Steve Jobs, CEO of Apple, wrote a long open letter explaining the history of DRM (Digital Rights Management) and why Apple's iTunes store must sell DRM protected music that only plays on your iPod. Jobs basically blames the record labels and asks European consumers who are frustrated by the iTunes lock-in to direct their anger at them. Read/Write Web disagrees and says there is more Apple can do.
Jobs says that 97% of the music on iPods and other music players is NOT protected by DRM, so the record labels should give up the fight and sell their music without DRM protection. Nice try Steve, but that isn't going to happen.
The real problem for the record labels is that they don't have an effective DRM solution for music sold on CDs. Once the CD is purchased it can be "ripped" into an MP3 type file and easily copied by anyone over the Internet.
The rumor is that Apple is facing anti-trust action from several European countries concerned about the iTunes to iPod lock-in. Apple is in a difficult position and is trying to launch a PR campaign and consumer reaction to convince the European countries to back off.
Steve Jobs makes excellent arguments as to why iTunes must be DRM protected to only play on iPod, and that the iPod itself is not closed to open MP3 music from other sources. He points out that Microsoft's Zune and Sony's music player are in the same situation. The music a consumer buys from Microsoft or Sony will only play on their devices.
This quote from Steve Jobs explains the situation beautifully;
Today’s most popular iPod holds 1000 songs, and research tells us that the average iPod is nearly full. This means that only 22 out of 1000 songs, or under 3% of the music on the average iPod, is purchased from the iTunes store and protected with a DRM. The remaining 97% of the music is unprotected and playable on any player that can play the open formats. Its hard to believe that just 3% of the music on the average iPod is enough to lock users into buying only iPods in the future. And since 97% of the music on the average iPod was not purchased from the iTunes store, iPod users are clearly not locked into the iTunes store to acquire their music.
Jobs closes by saying Apple would wholeheartedly embrace a DRM free world.
Much of the concern over DRM systems has arisen in European countries. Perhaps those unhappy with the current situation should redirect their energies towards persuading the music companies to sell their music DRM-free. For Europeans, two and a half of the big four music companies are located right in their backyard. The largest, Universal, is 100% owned by Vivendi, a French company. EMI is a British company, and Sony BMG is 50% owned by Bertelsmann, a German company. Convincing them to license their music to Apple and others DRM-free will create a truly interoperable music marketplace. Apple will embrace this wholeheartedly.

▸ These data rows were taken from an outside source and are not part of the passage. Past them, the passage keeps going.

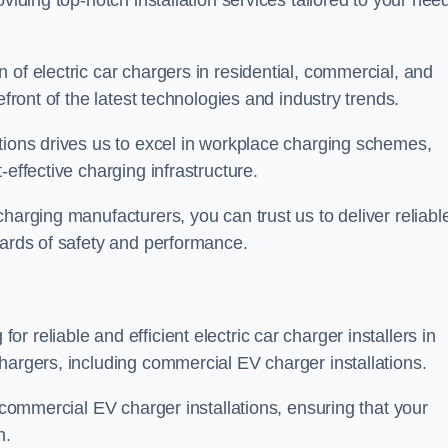
viding top-notch installation services tailored to your nee
 of electric car chargers in residential, commercial, and
efront of the latest technologies and industry trends.
tions drives us to excel in workplace charging schemes,
-effective charging infrastructure.
harging manufacturers, you can trust us to deliver reliabl
dards of safety and performance.
 reliable and efficient electric car charger installers in
hargers, including commercial EV charger installations.
f commercial EV charger installations, ensuring that your
n.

For what its worth, I think Steve Jobs is absolutely right. Bill Gates agrees that DRM is broken, in fact he has been saying this for a long time. This is a bold statement on Steve Jobs part because, on the one hand Apple benefits greatly from the iTunes to iPod lock-in, selling more than 2 billion songs for use exclusively on the iPod. On the other hand, Apple is being threatened by European anti-trust agencies to open up the iTunes / iPod lock-in or be banned from selling in those countries.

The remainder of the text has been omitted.